## ASSIGNMENT
Across the entries below, determine how many lines include the word "this". State only the resulting number.

─── DATASET CONTENT

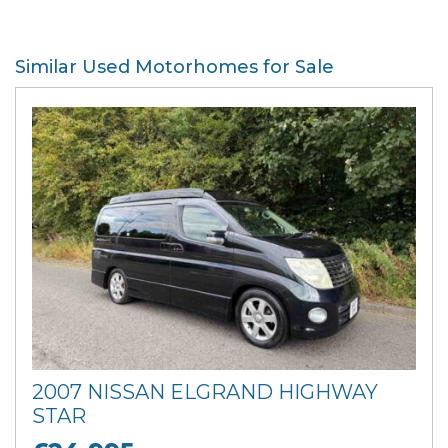
Similar Used Motorhomes for Sale
2007 NISSAN ELGRAND HIGHWAY
STAR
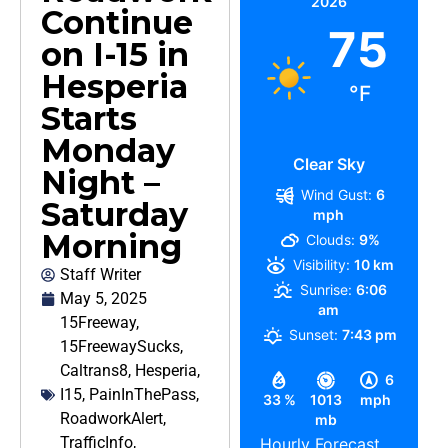
2026
Continue
75
on I-15 in
Hesperia
°F
Starts
Monday
Clear Sky
Night –
Wind Gust:
6
Saturday
mph
Morning
Clouds:
9%
Visibility:
10 km
Staff Writer
Sunrise:
6:06
May 5, 2025
am
15Freeway
,
Sunset:
7:43 pm
15FreewaySucks
,
Caltrans8
,
Hesperia
,
6
I15
,
PainInThePass
,
33 %
1013
mph
RoadworkAlert
,
mb
TrafficInfo
,
Hourly Forecast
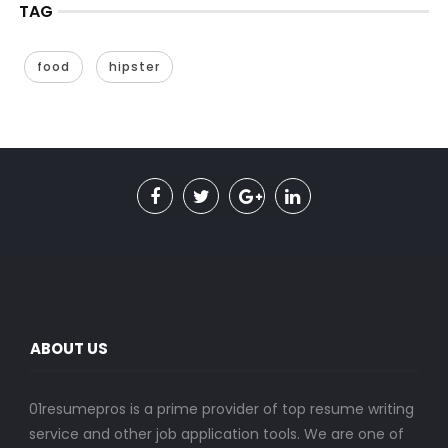
TAG
food
hipster
ABOUT US
01resumepros is a prime provider of top resume writing
service and other job application tools. We are one of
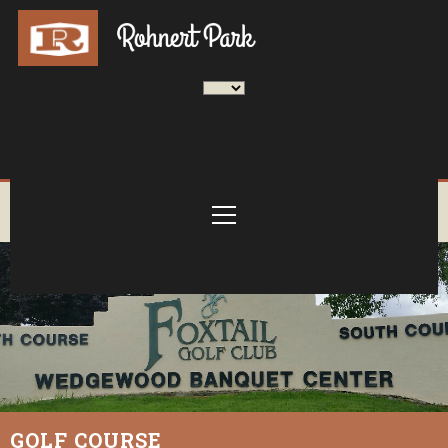
GOLF COURSE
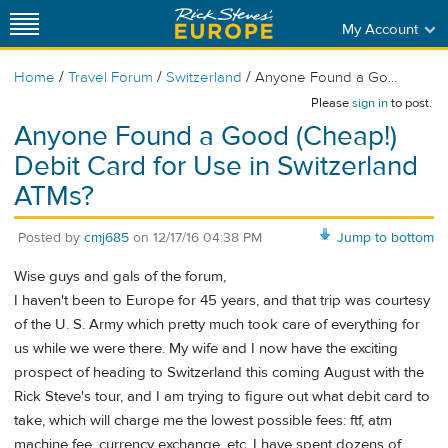
My Account
/
/
/
Home
Travel Forum
Switzerland
Anyone Found a Go...
Please
sign in
to post.
Anyone Found a Good (Cheap!)
Debit Card for Use in Switzerland
ATMs?
Posted by
cmj685
on
12/17/16 04:38 PM
Jump to bottom
Wise guys and gals of the forum,
I haven't been to Europe for 45 years, and that trip was courtesy
of the U. S. Army which pretty much took care of everything for
us while we were there. My wife and I now have the exciting
prospect of heading to Switzerland this coming August with the
Rick Steve's tour, and I am trying to figure out what debit card to
take, which will charge me the lowest possible fees: ftf, atm
machine fee, currency exchange, etc. I have spent dozens of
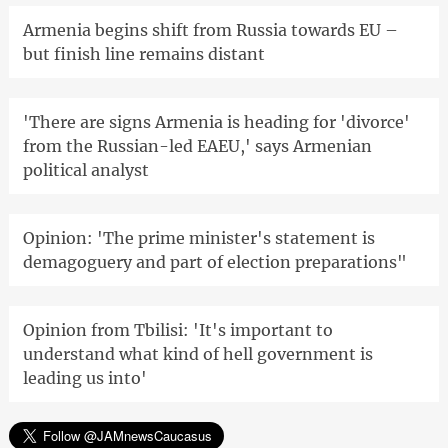
Armenia begins shift from Russia towards EU –
but finish line remains distant
'There are signs Armenia is heading for 'divorce'
from the Russian-led EAEU,' says Armenian
political analyst
Opinion: 'The prime minister's statement is
demagoguery and part of election preparations"
Opinion from Tbilisi: 'It's important to
understand what kind of hell government is
leading us into'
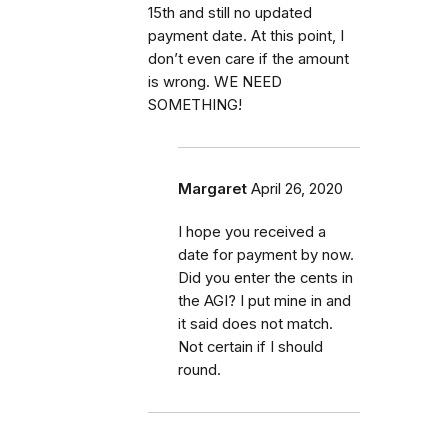
15th and still no updated
payment date. At this point, I
don’t even care if the amount
is wrong. WE NEED
SOMETHING!
Margaret
April 26, 2020
I hope you received a
date for payment by now.
Did you enter the cents in
the AGI? I put mine in and
it said does not match.
Not certain if I should
round.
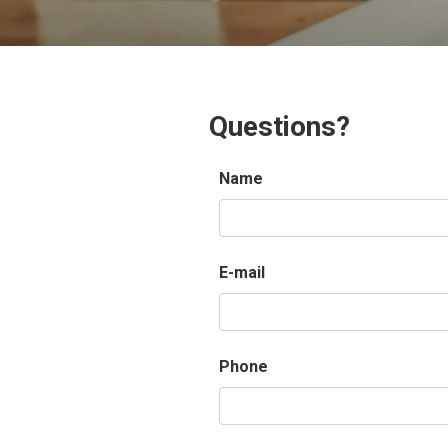
Questions?
Name
E-mail
Phone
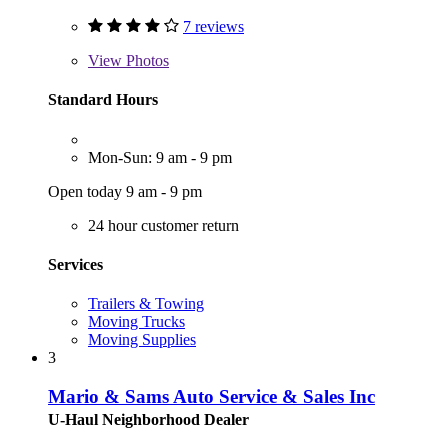
7 reviews
View
Photos
Standard Hours
Mon-Sun: 9 am - 9 pm
Open today 9 am - 9 pm
24 hour customer return
Services
Trailers & Towing
Moving Trucks
Moving Supplies
3
Mario & Sams Auto Service & Sales Inc
U-Haul Neighborhood Dealer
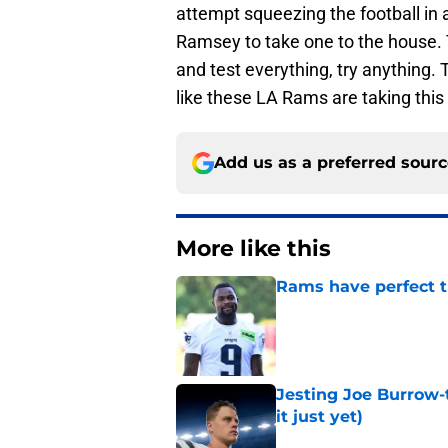
attempt squeezing the football in 
Ramsey to take one to the house. 
and test everything, try anything. T
like these LA Rams are taking this t
Add us as a preferred sour
More like this
Rams have perfect t
Published by on Invalid Dat
Jesting Joe Burrow-
it just yet)
Published by on Invalid Dat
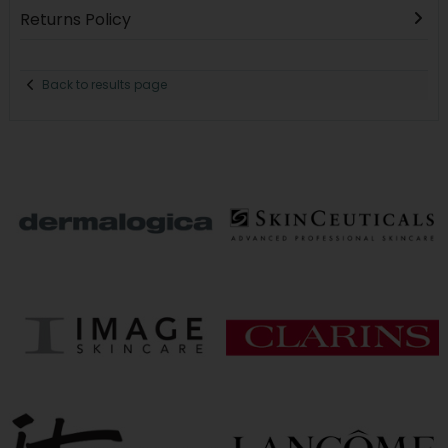
Returns Policy
Back to results page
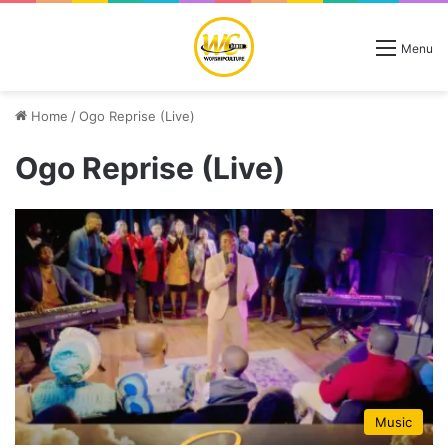
Menu
Home
/
Ogo Reprise (Live)
Ogo Reprise (Live)
Music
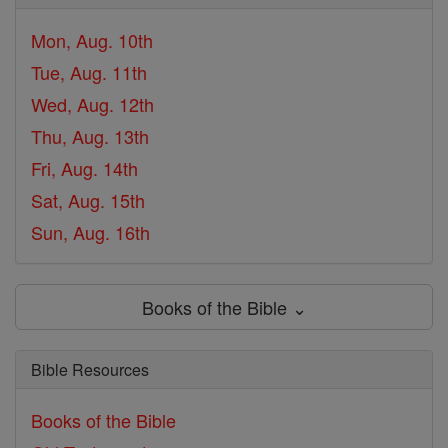
Mon, Aug. 10th
Tue, Aug. 11th
Wed, Aug. 12th
Thu, Aug. 13th
Fri, Aug. 14th
Sat, Aug. 15th
Sun, Aug. 16th
Books of the Bible ⌄
Bible Resources
Books of the Bible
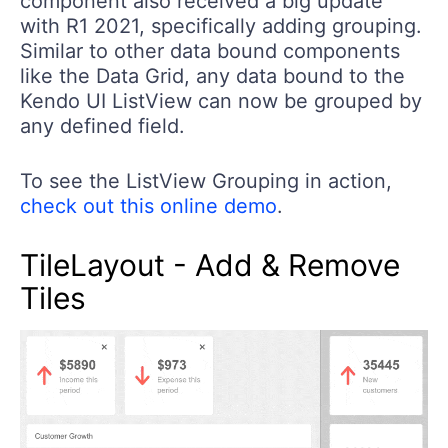
component also received a big update
with R1 2021, specifically adding grouping.
Similar to other data bound components
like the Data Grid, any data bound to the
Kendo UI ListView can now be grouped by
any defined field.
To see the ListView Grouping in action,
check out this online demo
.
TileLayout - Add & Remove
Tiles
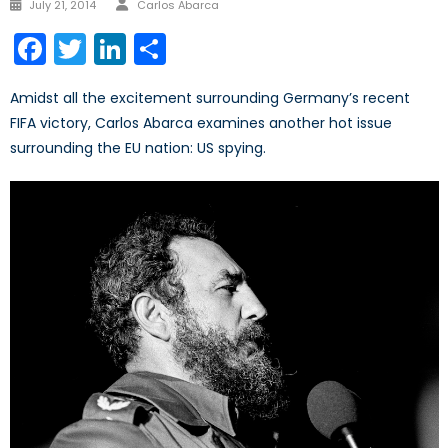
Posted
July 21, 2014
Carlos Abarca
on
Facebook
Twitter
LinkedIn
Share
Amidst all the excitement surrounding Germany’s recent
FIFA victory, Carlos Abarca examines another hot issue
surrounding the EU nation: US spying.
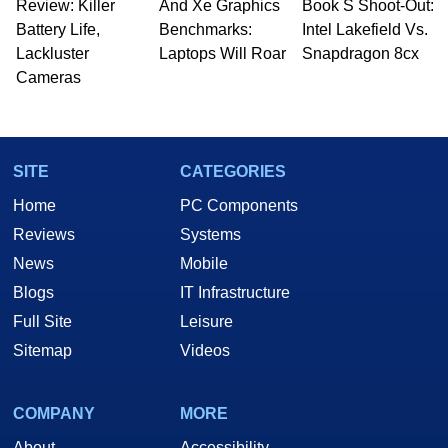
Review: Killer
And Xe Graphics
Book S Shoot-Out:
Battery Life,
Benchmarks:
Intel Lakefield Vs.
Lackluster
Laptops Will Roar
Snapdragon 8cx
Cameras
SITE
CATEGORIES
Home
PC Components
Reviews
Systems
News
Mobile
Blogs
IT Infrastructure
Full Site
Leisure
Sitemap
Videos
COMPANY
MORE
About
Accessibility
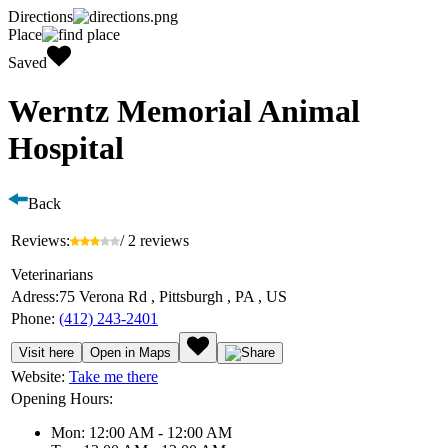
Directions
Place
Saved
Werntz Memorial Animal
Hospital
Back
Reviews:
/ 2 reviews
Veterinarians
Adress:
75 Verona Rd , Pittsburgh , PA , US
Phone:
(412) 243-2401
Visit here
Open in Maps
Website:
Take me there
Opening Hours:
Mon: 12:00 AM - 12:00 AM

──────

## WRITTEN REPLY
5